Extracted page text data
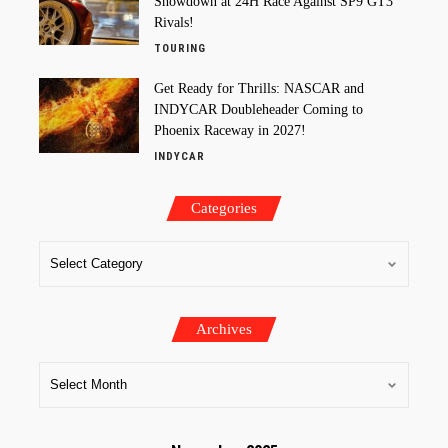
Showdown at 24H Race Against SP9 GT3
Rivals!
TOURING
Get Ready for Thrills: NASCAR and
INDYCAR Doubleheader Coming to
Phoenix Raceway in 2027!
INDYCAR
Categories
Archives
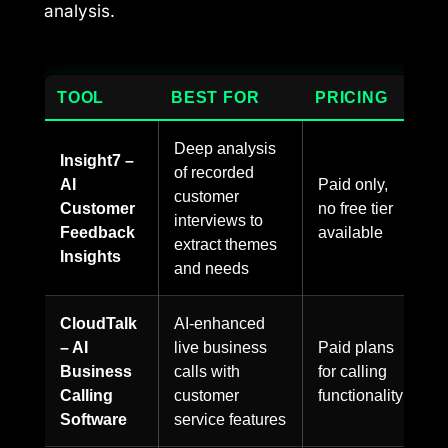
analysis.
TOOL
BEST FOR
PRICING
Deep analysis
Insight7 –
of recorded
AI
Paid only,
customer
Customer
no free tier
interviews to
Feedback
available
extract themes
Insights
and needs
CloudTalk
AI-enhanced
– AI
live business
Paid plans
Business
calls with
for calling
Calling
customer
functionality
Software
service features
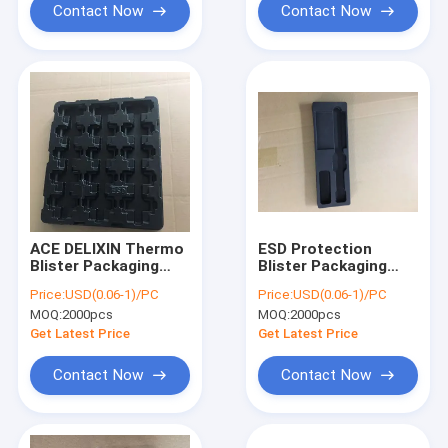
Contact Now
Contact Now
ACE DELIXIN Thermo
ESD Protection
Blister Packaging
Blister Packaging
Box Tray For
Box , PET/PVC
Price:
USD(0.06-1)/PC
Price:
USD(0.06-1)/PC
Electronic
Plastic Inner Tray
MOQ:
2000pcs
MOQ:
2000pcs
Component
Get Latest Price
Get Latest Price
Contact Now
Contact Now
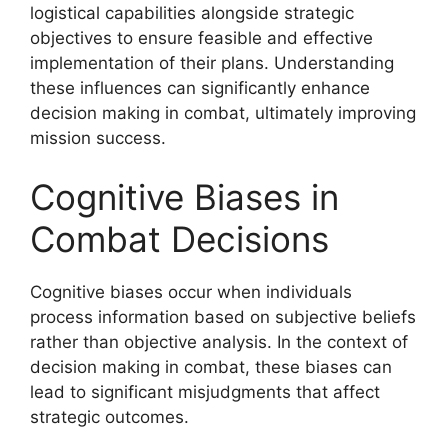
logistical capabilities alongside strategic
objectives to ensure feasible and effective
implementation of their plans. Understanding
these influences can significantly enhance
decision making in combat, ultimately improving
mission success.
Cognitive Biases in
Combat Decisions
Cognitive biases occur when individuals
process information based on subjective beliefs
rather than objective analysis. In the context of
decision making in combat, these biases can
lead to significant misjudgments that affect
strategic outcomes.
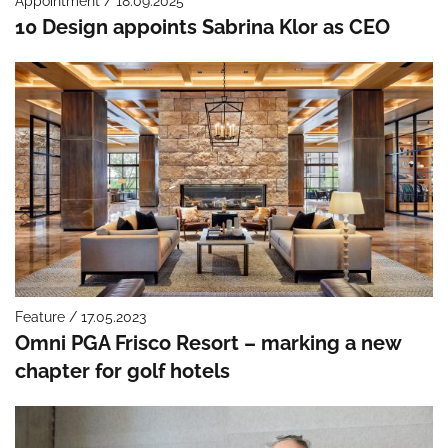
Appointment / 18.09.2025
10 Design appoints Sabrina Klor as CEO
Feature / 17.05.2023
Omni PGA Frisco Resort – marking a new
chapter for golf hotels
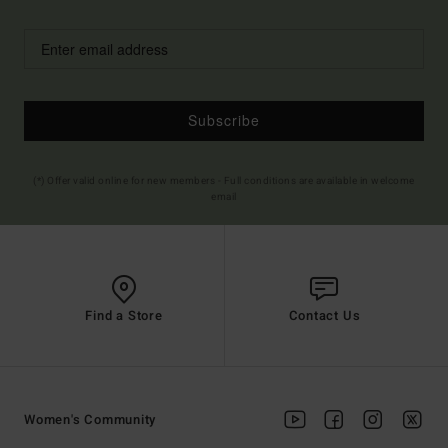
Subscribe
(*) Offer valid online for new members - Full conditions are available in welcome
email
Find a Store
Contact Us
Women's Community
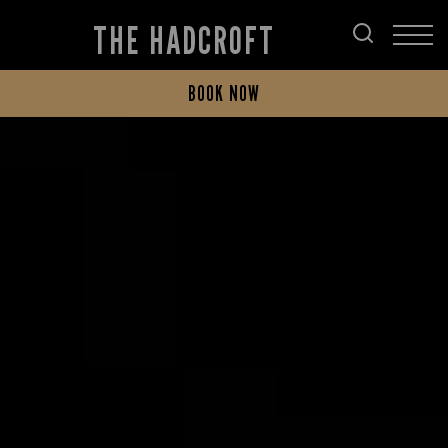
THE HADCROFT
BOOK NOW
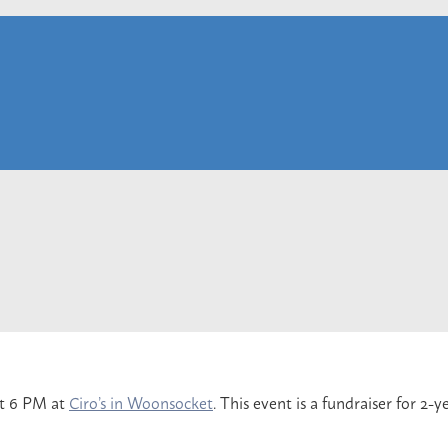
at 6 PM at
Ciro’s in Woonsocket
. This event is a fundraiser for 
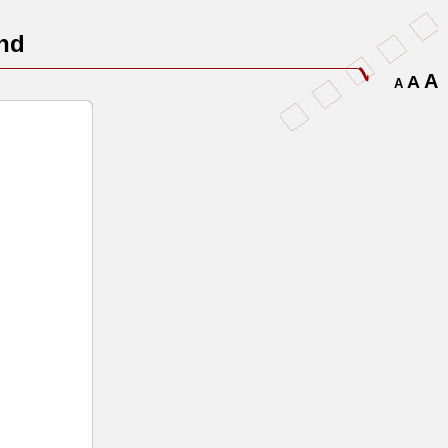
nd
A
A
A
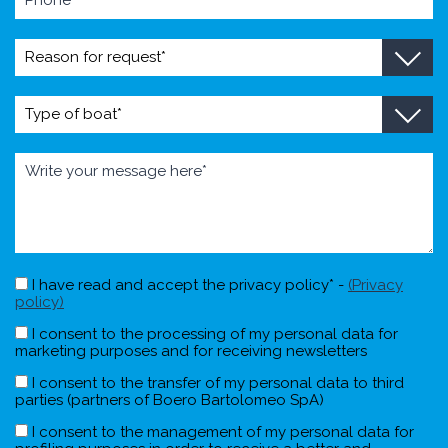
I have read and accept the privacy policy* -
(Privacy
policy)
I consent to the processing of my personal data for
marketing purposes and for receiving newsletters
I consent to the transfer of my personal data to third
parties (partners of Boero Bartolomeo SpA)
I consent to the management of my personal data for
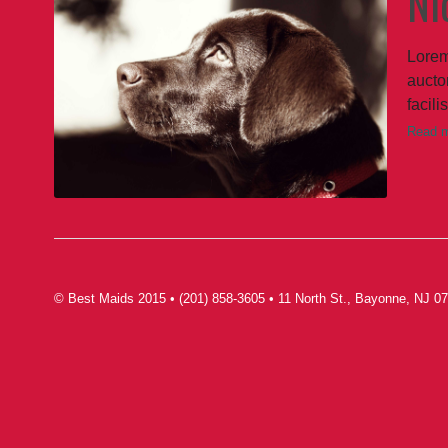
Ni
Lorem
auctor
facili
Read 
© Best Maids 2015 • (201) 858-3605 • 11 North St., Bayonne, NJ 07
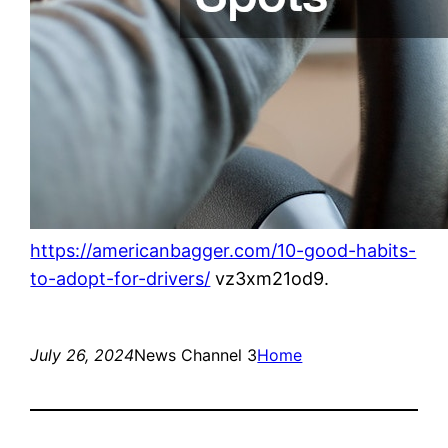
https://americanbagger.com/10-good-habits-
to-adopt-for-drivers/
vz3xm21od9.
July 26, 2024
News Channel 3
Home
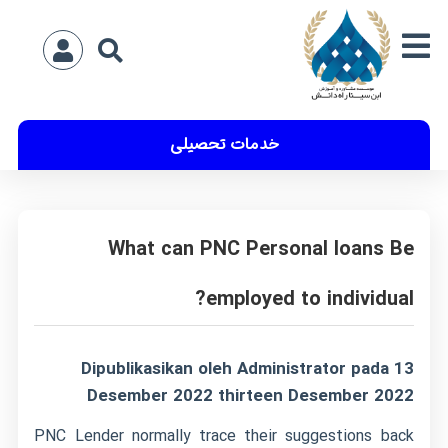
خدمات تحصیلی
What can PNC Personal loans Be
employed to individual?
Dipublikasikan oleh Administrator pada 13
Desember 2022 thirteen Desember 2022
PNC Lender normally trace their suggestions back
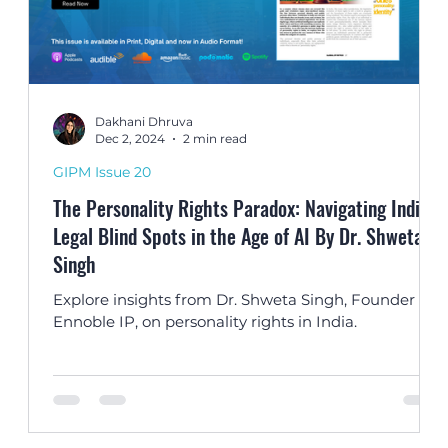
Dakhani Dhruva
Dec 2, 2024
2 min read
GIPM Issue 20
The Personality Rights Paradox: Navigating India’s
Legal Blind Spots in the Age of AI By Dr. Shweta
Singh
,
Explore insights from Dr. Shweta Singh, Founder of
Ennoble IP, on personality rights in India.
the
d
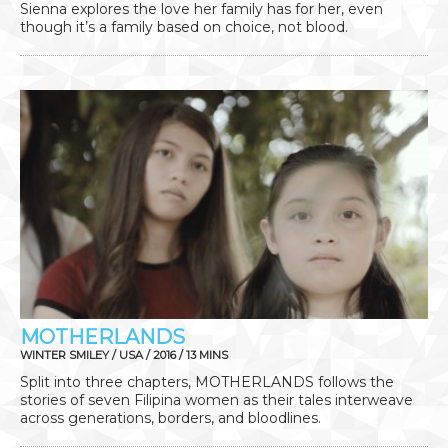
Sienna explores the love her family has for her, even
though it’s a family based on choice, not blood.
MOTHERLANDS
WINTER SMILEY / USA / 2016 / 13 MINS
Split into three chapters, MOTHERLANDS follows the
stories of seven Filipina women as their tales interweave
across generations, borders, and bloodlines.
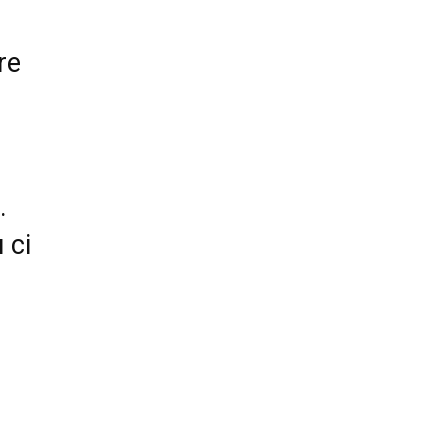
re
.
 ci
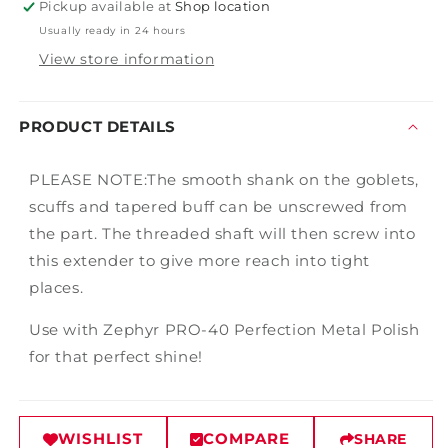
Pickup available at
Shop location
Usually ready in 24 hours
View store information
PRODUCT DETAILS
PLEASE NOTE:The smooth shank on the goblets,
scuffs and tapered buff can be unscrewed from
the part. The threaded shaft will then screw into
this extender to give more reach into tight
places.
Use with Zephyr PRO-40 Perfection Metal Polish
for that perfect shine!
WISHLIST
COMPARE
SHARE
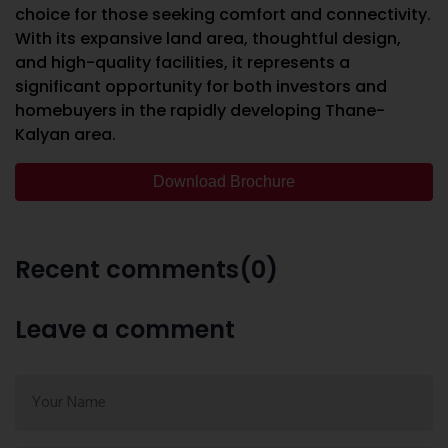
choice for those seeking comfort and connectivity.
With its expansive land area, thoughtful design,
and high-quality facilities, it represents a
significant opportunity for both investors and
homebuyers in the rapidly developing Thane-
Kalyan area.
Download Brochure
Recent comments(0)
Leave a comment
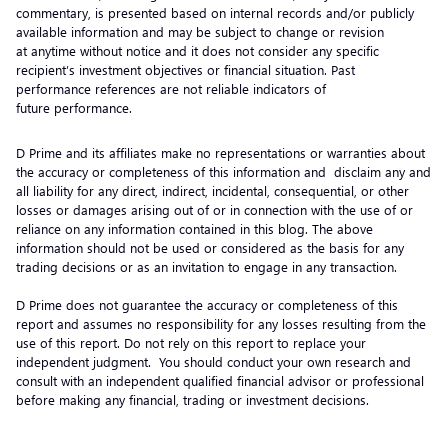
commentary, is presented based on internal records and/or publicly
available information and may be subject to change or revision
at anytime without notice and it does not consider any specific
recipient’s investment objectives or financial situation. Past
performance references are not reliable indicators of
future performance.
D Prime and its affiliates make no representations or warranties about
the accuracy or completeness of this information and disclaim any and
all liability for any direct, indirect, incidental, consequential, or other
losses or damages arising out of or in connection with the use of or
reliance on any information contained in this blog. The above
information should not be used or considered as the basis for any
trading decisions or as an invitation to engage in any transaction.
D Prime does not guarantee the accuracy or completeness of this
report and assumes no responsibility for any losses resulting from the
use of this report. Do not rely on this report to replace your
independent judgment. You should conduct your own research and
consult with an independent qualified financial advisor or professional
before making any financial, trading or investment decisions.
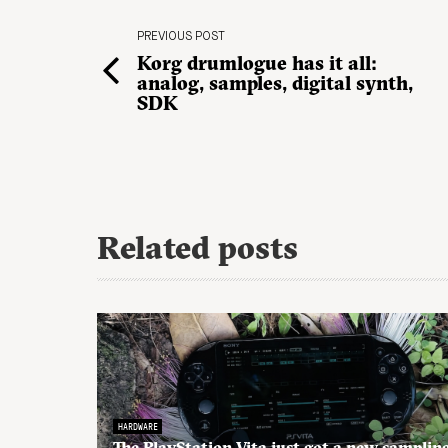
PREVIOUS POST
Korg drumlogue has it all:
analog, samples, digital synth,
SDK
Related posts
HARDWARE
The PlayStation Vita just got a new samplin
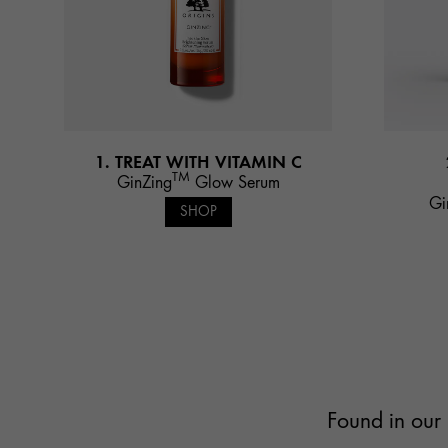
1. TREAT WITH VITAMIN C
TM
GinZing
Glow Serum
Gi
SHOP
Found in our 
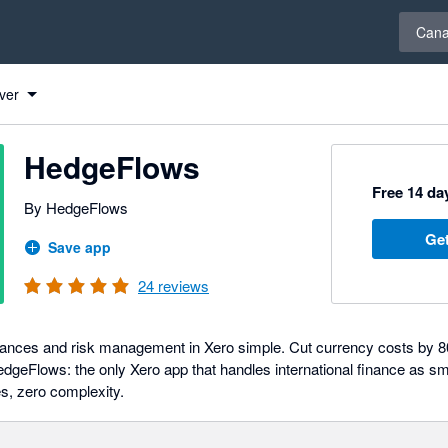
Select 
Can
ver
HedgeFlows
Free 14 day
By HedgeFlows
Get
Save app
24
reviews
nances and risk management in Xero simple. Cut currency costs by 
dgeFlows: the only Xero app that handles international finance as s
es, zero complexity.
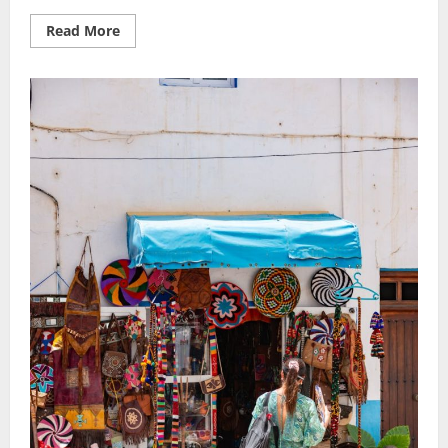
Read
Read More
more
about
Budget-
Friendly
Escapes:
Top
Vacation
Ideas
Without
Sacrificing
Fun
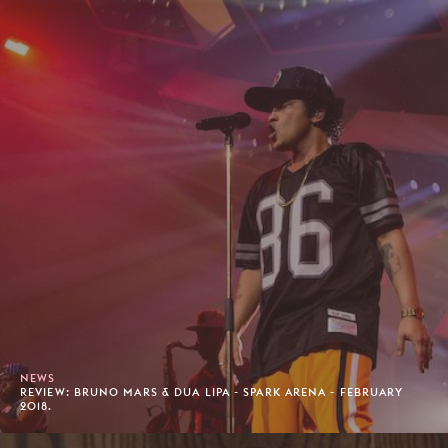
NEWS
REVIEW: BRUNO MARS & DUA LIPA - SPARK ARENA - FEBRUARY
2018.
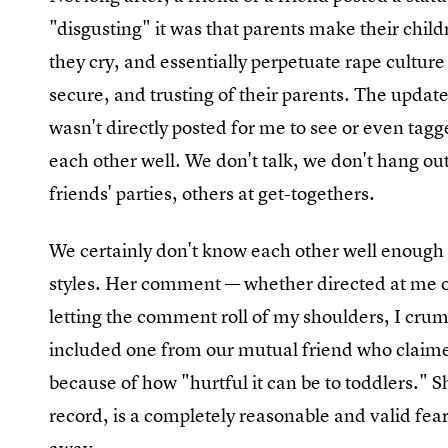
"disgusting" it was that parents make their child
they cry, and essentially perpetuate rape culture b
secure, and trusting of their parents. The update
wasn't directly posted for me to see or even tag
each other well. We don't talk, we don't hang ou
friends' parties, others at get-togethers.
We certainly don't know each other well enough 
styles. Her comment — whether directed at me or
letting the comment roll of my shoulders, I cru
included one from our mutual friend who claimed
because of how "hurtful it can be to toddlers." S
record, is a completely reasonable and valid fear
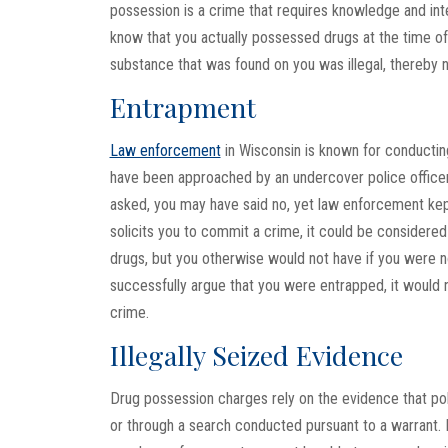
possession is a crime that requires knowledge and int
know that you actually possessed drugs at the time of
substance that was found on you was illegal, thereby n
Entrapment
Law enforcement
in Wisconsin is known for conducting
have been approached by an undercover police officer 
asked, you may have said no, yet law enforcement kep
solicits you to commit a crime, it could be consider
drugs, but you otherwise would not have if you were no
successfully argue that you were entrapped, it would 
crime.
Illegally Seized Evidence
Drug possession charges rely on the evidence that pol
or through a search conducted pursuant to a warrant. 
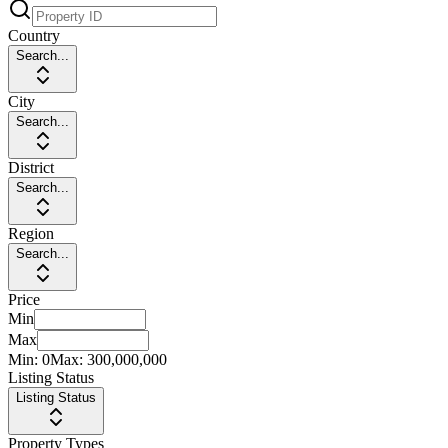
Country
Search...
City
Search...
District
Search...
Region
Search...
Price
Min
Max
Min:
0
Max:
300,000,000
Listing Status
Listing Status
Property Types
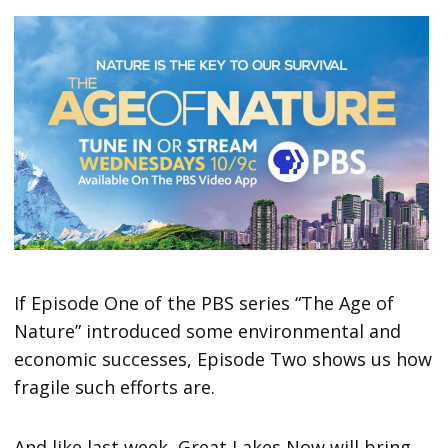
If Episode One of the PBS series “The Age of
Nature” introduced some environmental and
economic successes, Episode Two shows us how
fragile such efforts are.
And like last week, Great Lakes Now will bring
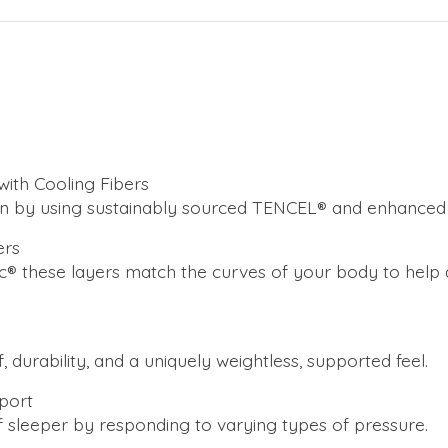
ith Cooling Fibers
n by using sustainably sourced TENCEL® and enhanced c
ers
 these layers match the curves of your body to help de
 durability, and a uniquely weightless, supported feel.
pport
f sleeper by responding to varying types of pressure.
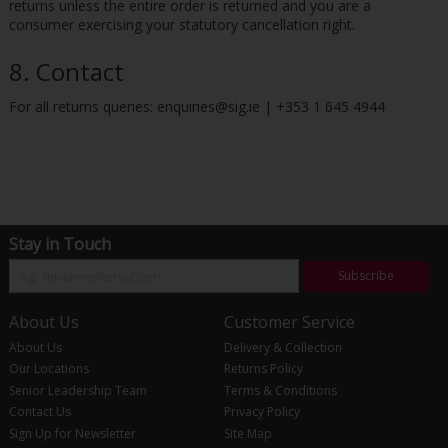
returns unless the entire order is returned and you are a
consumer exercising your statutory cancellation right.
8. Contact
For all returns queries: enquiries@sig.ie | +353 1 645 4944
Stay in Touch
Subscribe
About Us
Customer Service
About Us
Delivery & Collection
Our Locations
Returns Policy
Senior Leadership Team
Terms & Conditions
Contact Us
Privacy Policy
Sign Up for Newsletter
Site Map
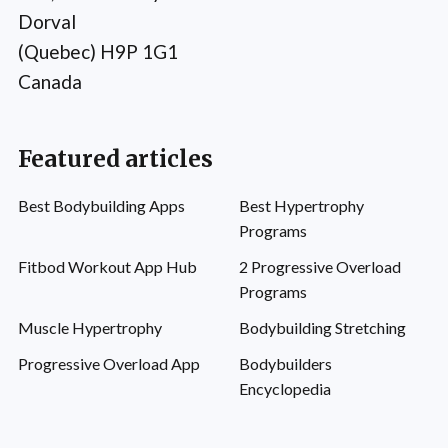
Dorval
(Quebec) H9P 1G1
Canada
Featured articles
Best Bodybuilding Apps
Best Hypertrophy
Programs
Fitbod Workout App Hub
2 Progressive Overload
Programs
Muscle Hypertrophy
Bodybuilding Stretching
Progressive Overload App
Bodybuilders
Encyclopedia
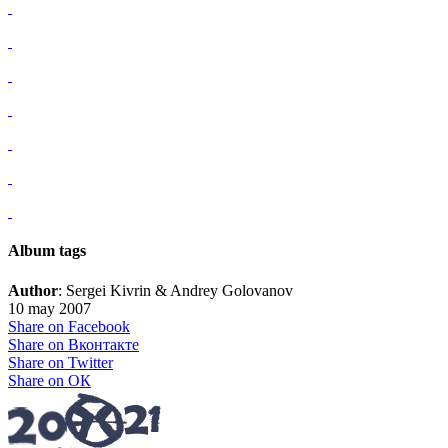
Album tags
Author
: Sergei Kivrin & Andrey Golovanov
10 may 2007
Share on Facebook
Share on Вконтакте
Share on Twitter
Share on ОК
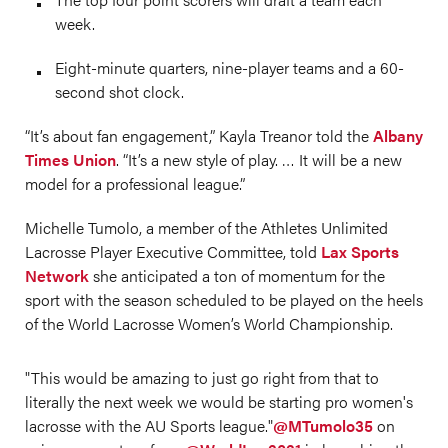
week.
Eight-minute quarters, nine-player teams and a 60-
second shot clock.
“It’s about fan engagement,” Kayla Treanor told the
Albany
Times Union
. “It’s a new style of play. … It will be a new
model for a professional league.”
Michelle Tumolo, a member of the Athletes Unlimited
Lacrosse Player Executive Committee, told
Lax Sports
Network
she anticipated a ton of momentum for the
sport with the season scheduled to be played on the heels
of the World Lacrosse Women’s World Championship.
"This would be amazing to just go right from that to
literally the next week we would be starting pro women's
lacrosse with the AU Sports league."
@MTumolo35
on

What is required
Only the lines above from the one with "available information and" through the one with "use of this" should be duplicated, character for character.

Result of this task
available information and may be subject to change or revision
at anytime without notice and it does not consider any specific
recipient’s investment objectives or financial situation. Past
performance references are not reliable indicators of
future performance.
D Prime and its affiliates make no representations or warranties about
the accuracy or completeness of this information and disclaim any and
all liability for any direct, indirect, incidental, consequential, or other
losses or damages arising out of or in connection with the use of or
reliance on any information contained in this blog. The above
information should not be used or considered as the basis for any
trading decisions or as an invitation to engage in any transaction.
D Prime does not guarantee the accuracy or completeness of this
report and assumes no responsibility for any losses resulting from the
use of this report. Do not rely on this report to replace your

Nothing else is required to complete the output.